This week I opened a repo
with python code for analysing MITgcm output that I’ve
been working on. I’ve just started using python in the last few months, so I
doubt that it’s a particularly sophisticated set of code. However, I decided to open
it up after doing a search for MITgcm code on github.com and discovering that
there is a very limited amount of code out there.
Ryan Abernathey has put together what looks like a very nice package for analysing outputs in parallel. Ed Doddridge has a nice object-oriented set of code for analysing the output in serial. Beyond that there a limited array of code from the offical website at mitgcm.org. I decided to make my repo with the idea that there are probably people out there looking for ideas about how to write their own code and who may be able to give me some input into what I’m doing.

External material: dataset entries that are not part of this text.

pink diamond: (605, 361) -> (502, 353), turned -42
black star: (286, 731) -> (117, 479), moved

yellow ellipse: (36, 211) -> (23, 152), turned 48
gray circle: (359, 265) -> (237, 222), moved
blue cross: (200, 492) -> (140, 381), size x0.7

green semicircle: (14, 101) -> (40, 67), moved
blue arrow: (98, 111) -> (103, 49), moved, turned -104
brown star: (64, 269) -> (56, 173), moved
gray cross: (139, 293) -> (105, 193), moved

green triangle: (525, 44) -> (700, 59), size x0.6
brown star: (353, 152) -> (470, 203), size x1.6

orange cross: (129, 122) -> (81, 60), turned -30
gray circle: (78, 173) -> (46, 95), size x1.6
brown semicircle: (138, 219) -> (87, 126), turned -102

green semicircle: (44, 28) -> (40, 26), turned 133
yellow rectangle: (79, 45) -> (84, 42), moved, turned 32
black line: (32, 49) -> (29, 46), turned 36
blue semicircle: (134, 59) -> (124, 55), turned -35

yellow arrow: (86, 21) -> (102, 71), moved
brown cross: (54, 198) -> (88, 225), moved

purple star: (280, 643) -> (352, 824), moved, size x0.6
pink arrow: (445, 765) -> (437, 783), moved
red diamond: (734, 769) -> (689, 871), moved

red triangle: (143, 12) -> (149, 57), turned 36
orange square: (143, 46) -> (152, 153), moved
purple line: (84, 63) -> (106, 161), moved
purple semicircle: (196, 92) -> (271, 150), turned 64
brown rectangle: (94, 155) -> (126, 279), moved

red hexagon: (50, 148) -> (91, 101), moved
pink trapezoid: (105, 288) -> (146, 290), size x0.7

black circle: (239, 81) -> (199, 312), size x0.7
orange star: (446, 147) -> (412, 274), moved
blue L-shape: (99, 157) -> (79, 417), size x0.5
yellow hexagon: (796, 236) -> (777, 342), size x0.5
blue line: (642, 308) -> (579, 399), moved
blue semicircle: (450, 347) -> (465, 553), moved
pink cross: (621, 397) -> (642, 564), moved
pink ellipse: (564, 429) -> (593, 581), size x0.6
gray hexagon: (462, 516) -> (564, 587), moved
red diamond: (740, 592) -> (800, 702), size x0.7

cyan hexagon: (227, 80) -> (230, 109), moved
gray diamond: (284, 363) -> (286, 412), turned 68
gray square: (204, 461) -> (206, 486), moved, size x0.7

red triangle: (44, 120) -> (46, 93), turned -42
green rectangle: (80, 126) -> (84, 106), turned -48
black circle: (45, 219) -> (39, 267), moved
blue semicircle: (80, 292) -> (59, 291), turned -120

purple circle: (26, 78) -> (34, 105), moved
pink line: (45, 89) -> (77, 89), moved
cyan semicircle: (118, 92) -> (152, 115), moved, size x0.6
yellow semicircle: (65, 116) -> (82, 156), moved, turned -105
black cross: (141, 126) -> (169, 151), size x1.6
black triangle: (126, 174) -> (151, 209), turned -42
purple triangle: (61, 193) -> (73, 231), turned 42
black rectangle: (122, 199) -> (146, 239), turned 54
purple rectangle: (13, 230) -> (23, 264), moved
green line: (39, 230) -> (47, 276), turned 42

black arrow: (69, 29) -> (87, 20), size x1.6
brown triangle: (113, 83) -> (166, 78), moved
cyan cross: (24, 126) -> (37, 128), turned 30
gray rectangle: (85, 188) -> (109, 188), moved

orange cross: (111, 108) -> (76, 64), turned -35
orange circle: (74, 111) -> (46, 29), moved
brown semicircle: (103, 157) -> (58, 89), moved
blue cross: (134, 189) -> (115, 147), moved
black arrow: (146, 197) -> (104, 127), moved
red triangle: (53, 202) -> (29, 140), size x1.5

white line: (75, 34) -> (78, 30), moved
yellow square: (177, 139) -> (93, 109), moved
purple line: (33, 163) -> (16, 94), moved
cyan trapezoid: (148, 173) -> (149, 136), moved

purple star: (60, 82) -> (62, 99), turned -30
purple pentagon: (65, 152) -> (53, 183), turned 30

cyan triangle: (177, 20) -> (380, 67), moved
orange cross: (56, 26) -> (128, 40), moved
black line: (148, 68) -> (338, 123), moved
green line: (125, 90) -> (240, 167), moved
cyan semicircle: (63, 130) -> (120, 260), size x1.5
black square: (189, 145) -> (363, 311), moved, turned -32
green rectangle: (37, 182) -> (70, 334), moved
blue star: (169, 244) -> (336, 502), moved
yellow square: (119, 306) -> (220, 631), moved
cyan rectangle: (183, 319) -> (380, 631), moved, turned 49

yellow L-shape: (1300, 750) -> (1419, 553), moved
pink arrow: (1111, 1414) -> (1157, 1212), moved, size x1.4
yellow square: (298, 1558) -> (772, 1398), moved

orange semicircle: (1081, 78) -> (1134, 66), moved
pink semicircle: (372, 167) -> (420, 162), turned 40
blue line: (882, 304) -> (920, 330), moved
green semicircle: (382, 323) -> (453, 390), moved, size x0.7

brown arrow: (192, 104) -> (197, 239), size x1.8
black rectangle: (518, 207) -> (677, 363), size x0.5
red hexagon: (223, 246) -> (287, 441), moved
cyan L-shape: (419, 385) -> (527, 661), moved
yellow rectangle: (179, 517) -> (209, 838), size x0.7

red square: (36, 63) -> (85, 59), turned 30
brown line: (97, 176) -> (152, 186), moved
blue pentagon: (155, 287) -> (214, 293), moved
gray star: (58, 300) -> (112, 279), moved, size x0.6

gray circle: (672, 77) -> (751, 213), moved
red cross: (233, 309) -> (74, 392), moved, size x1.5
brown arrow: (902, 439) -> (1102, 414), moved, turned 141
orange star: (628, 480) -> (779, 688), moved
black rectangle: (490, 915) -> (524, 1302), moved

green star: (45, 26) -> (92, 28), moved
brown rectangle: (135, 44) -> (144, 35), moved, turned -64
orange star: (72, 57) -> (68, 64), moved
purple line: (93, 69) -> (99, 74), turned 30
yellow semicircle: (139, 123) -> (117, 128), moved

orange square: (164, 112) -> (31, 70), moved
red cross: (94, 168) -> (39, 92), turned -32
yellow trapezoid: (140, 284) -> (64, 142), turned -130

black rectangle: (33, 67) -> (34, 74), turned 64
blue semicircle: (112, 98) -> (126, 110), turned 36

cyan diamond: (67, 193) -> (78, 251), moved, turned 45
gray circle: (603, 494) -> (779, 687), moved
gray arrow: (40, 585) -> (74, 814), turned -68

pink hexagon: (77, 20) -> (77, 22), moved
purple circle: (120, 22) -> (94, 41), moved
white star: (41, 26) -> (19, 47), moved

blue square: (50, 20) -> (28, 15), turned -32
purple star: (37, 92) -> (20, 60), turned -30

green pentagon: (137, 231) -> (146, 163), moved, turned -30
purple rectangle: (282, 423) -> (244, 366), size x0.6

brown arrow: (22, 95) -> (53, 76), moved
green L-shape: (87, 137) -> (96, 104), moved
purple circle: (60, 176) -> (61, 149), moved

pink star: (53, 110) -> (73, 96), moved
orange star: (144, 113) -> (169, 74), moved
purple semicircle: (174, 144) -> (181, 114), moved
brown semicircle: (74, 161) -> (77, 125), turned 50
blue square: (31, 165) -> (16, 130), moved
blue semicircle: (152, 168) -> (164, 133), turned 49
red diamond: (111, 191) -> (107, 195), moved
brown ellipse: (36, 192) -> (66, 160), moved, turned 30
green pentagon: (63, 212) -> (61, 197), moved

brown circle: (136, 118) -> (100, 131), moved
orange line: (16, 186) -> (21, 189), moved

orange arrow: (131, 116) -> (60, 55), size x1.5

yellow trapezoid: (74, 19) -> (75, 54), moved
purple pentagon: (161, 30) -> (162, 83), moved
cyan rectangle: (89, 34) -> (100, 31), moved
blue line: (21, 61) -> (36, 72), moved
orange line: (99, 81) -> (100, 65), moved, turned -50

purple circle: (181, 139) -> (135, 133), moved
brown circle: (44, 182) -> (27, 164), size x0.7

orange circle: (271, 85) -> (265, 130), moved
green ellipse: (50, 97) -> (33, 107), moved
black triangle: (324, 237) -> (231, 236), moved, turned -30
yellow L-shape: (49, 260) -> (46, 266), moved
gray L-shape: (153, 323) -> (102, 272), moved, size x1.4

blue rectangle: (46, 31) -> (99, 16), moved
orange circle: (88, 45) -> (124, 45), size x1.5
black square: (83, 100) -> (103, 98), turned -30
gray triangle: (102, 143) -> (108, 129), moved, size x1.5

I decided to develop my own package primarily to help me learn to code in python. I also wanted code that is tailored to the particular type of model configuration that I’ve been working with recently: doubly-periodic domains with uniform Cartesian grids in the horizontal and flat bottoms. Code written for this kind of set-up can save a lot of time as it only needs the first two grid points in a tile to generate the horizontal grid and a single column of the vertical grid spacings to generate the vertical grid. I’ll add options for slightly more complicated grids as and when I need them. The code is written so that specified outputs and coordinate ranges - in x,y,z and time - can be loaded. This greatly reduces the amount of reading that must be done.
One aim of the code is to allow rapid reading and plotting of the model output, whether you’re working in a jupyter notebook or from a python command line interpreter. This is particularly useful in the early stages of running experiments when a visual check of the model output - including derived fields such as vorticity or stratification - is useful. I hope to add more functionality for animations and 3D plotting in the future.
I’ve used matlab for the last few years rather than an object-oriented language. That’s probably one reason why the code currently returns numpy data structures rather than a class approach that returns an object.